Ann Trop Med Parasitol. 2004 Sep;98(6):595-614. doi: 10.1179/000349804225021370.
Two randomized, double-blind, placebo-controlled trials, in which levamisole (2.5 mg/kg) was given alone or co-administered with ivermectin (200 microg/kg) or albendazole (400 mg), were conducted. In Trial 1, safety and drug-drug interaction were explored in 42 healthy male volunteers. During Trial 2, the safety of the same treatment regimens and their efficacy against the adult worms and microfilariae of Onchocerca volvulus were investigated in 66 infected subjects of both sexes. Safety was determined from the results of detailed clinical and laboratory examinations before treatment, during hospitalization and on day 30. The pharmacokinetic parameters for levamisole alone and the combinations were determined in Trial 1 and then compared with historical data for ivermectin and albendazole, given as single agents, to determine if drug-drug interaction had occurred. The level of efficacy against the adult worms was determined by the examination of histology sections of nodules excised 6 months posttreatment and from the changes seen in the levels of microfilaridermia within a year of treatment. Microfilaricidal efficacy was estimated from the reductions in the levels of microfilaridermia between day 0 (1 day pre-treatment) and day 30. Although the regimens were generally well tolerated, there were unexpected adverse effects in both healthy volunteers and infected subjects. Clinically significant drug-drug interactions resulted in an increase in the bio-availability of ivermectin but a reduction in that of albendazole when these drugs were co-administered with levamisole. Levamisole given alone or with albendazole had little effect on O. volvulus. The combination of levamisole with ivermectin was neither macrofilaricidal nor more effective against the microfilariae and the adult worms than ivermectin alone. The pathogenesis of the adverse events and the drug-drug interactions are discussed.
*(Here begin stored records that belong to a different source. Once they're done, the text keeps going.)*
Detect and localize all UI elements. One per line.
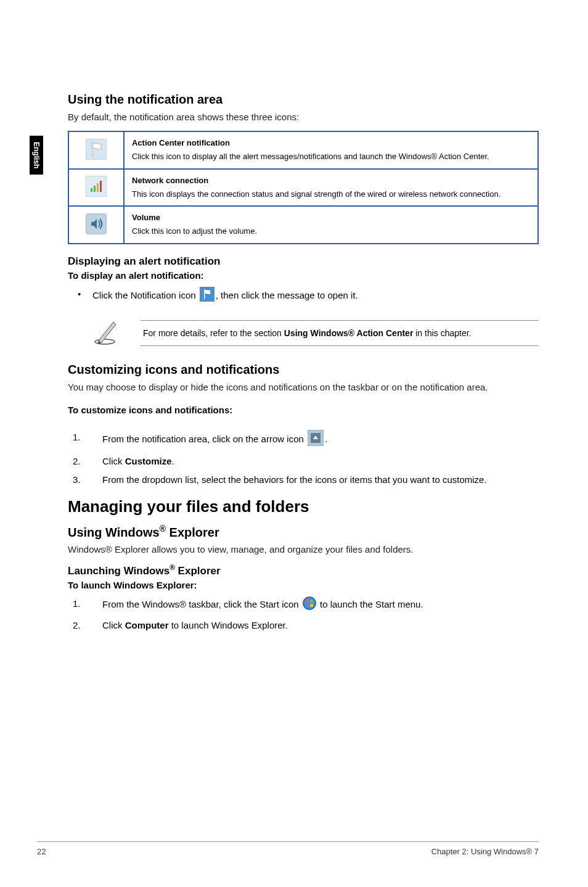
pencil-icon: [92, 317, 122, 349]
launch2-pre: Click: [102, 620, 125, 630]
intro-notification-area: By default, the notification area shows …: [68, 110, 539, 123]
bold-customize: To customize icons and notifications:: [68, 405, 539, 415]
svg-rect-15: [306, 600, 309, 603]
svg-rect-0: [86, 139, 107, 160]
note-text: For more details, refer to the section U…: [141, 320, 539, 346]
step1-pre: From the notification area, click on the…: [102, 434, 306, 444]
note-bold: Using Windows® Action Center: [284, 328, 414, 338]
step-start-icon: From the Windows® taskbar, click the Sta…: [68, 596, 539, 614]
svg-rect-18: [310, 604, 313, 607]
step-click-customize: Click Customize.: [68, 454, 539, 469]
desc-volume: Click this icon to adjust the volume.: [132, 226, 257, 236]
step2-bold: Customize: [125, 456, 172, 466]
svg-point-14: [304, 598, 315, 609]
chapter-label: Chapter 2: Using Windows® 7: [431, 847, 539, 856]
page-number: 22: [37, 847, 46, 856]
title-network: Network connection: [132, 176, 530, 185]
volume-icon: [86, 213, 107, 234]
windows-start-icon: [303, 596, 316, 614]
svg-rect-6: [100, 181, 102, 192]
svg-rect-17: [306, 604, 309, 607]
svg-rect-1: [92, 142, 93, 156]
svg-rect-16: [310, 600, 313, 603]
bullet-post: , then click the message to open it.: [216, 290, 358, 300]
bold-launch-explorer: To launch Windows Explorer:: [68, 580, 539, 590]
svg-rect-2: [86, 176, 107, 197]
desc-network: This icon displays the connection status…: [132, 189, 500, 199]
page-footer: 22 Chapter 2: Using Windows® 7: [37, 841, 539, 856]
note-post: in this chapter.: [413, 328, 471, 338]
intro-customizing: You may choose to display or hide the ic…: [68, 381, 539, 394]
cell-flag-icon: [68, 131, 124, 169]
svg-rect-8: [200, 287, 214, 302]
step3-text: From the dropdown list, select the behav…: [102, 474, 487, 485]
flag-icon: [86, 139, 107, 160]
bullet-item-notification: Click the Notification icon , then click…: [92, 287, 539, 306]
step2-pre: Click: [102, 456, 125, 466]
title-action-center: Action Center notification: [132, 138, 530, 147]
step-arrow-icon: From the notification area, click on the…: [68, 430, 539, 450]
heading-customizing: Customizing icons and notifications: [68, 363, 539, 377]
svg-rect-9: [204, 289, 205, 299]
flag-icon-inline: [200, 287, 214, 306]
numlist-customize: From the notification area, click on the…: [68, 430, 539, 487]
launch1-pre: From the Windows® taskbar, click the Sta…: [102, 599, 301, 609]
title-volume: Volume: [132, 213, 530, 222]
heading-launching-explorer: Launching Windows® Explorer: [68, 563, 539, 577]
notification-icons-table: Action Center notification Click this ic…: [68, 131, 539, 244]
heading-windows-explorer: Using Windows® Explorer: [68, 524, 539, 540]
step2-post: .: [172, 456, 174, 466]
note-box: For more details, refer to the section U…: [92, 317, 539, 349]
heading-display-alert: Displaying an alert notification: [68, 255, 539, 268]
cell-volume-icon: [68, 206, 124, 244]
network-icon: [86, 176, 107, 197]
cell-network-desc: Network connection This icon displays th…: [124, 169, 538, 207]
step-dropdown: From the dropdown list, select the behav…: [68, 472, 539, 487]
numlist-launch: From the Windows® taskbar, click the Sta…: [68, 596, 539, 633]
step1-post: .: [325, 434, 327, 444]
page-content: Using the notification area By default, …: [0, 0, 588, 679]
intro-explorer: Windows® Explorer allows you to view, ma…: [68, 543, 539, 556]
launch2-bold: Computer: [125, 620, 169, 630]
bold-display-alert: To display an alert notification:: [68, 270, 539, 281]
desc-action-center: Click this icon to display all the alert…: [132, 152, 489, 161]
launch2-post: to launch Windows Explorer.: [169, 620, 288, 630]
svg-rect-3: [91, 188, 92, 192]
launch1-post: to launch the Start menu.: [317, 599, 423, 609]
sidebar-lang-tab: English: [30, 136, 43, 175]
cell-flag-desc: Action Center notification Click this ic…: [124, 131, 538, 169]
note-pre: For more details, refer to the section: [143, 328, 284, 338]
heading-notification-area: Using the notification area: [68, 93, 539, 107]
cell-network-icon: [68, 169, 124, 207]
svg-rect-4: [94, 186, 96, 192]
heading-managing-files: Managing your files and folders: [68, 497, 539, 516]
cell-volume-desc: Volume Click this icon to adjust the vol…: [124, 206, 538, 244]
bullet-pre: Click the Notification icon: [92, 290, 198, 300]
bullet-list-alert: Click the Notification icon , then click…: [68, 287, 539, 306]
arrow-up-icon: [308, 430, 324, 450]
step-click-computer: Click Computer to launch Windows Explore…: [68, 618, 539, 633]
svg-rect-5: [97, 183, 99, 192]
进行了两项随机、双盲、安慰剂对照试验,其中左旋咪唑(2.5毫克/千克)单独给药,或与伊维菌素(200微克/千克)或阿苯达唑(400毫克)联合给药。在试验1中,对42名健康男性志愿者进行了安全性和药物相互作用的研究。在试验2中,对66名男女感染者进行了相同治疗方案的安全性及其对盘尾丝虫成虫和微丝蚴疗效的研究。根据治疗前、住院期间和第30天详细的临床和实验室检查结果确定安全性。在试验1中测定了左旋咪唑单独使用及联合用药的药代动力学参数,然后与伊维菌素和阿苯达唑单药使用的历史数据进行比较,以确定是否发生了药物相互作用。通过检查治疗后6个月切除的结节组织学切片以及治疗后一年内微丝蚴血症水平的变化来确定对成虫的疗效水平。根据第0天(治疗前1天)和第30天微丝蚴血症水平的降低情况估算杀微丝蚴疗效。虽然这些方案总体耐受性良好,但健康志愿者和感染者均出现了意外不良反应。当这些药物与左旋咪唑联合使用时,具有临床意义的药物相互作用导致伊维菌素的生物利用度增加,但阿苯达唑的生物利用度降低。单独使用左旋咪唑或与阿苯达唑联合使用对盘尾丝虫几乎没有作用。左旋咪唑与伊维菌素联合使用对成虫既无杀成虫作用,对微丝蚴的效果也不比单独使用伊维菌素更有效。本文讨论了不良事件的发病机制和药物相互作用。